* _To do_
With the pictures left out, restate exactly the part below that opens with the line containing "Simple. Your module will be VIN programmed" and closes with the line containing "NOW ALSO ACCEPTING E-TRANSFERS.".

* _Available records_
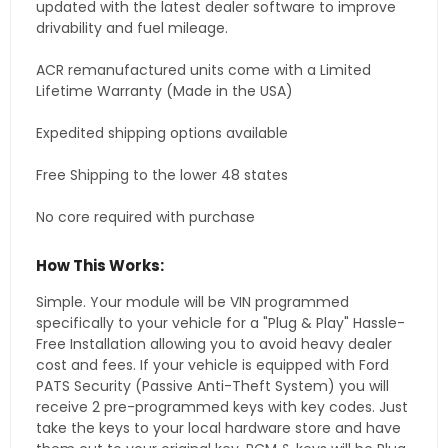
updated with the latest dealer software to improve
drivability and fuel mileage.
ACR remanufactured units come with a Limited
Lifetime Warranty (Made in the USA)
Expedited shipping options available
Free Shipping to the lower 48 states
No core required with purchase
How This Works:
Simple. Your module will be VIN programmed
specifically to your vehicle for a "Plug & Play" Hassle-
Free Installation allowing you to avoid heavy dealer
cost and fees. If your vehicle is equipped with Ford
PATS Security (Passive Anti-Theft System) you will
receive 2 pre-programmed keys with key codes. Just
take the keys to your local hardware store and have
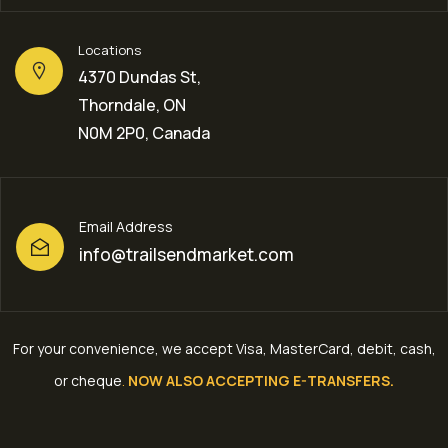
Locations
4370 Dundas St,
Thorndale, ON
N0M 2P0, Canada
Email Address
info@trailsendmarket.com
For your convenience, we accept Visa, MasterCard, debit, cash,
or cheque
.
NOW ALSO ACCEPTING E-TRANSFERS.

---

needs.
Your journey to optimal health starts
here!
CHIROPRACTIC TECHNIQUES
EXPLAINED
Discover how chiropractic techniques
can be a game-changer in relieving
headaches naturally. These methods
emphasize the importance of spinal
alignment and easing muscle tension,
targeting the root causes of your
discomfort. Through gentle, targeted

* _Exercise answer_
Simple. Your module will be VIN programmed
specifically to your vehicle for a "Plug & Play" Hassle-
Free Installation allowing you to avoid heavy dealer
cost and fees. If your vehicle is equipped with Ford
PATS Security (Passive Anti-Theft System) you will
receive 2 pre-programmed keys with key codes. Just
take the keys to your local hardware store and have
Locations
4370 Dundas St,
Thorndale, ON
N0M 2P0, Canada
Email Address
info@trailsendmarket.com
For your convenience, we accept Visa, MasterCard, debit, cash,
or cheque
.
NOW ALSO ACCEPTING E-TRANSFERS.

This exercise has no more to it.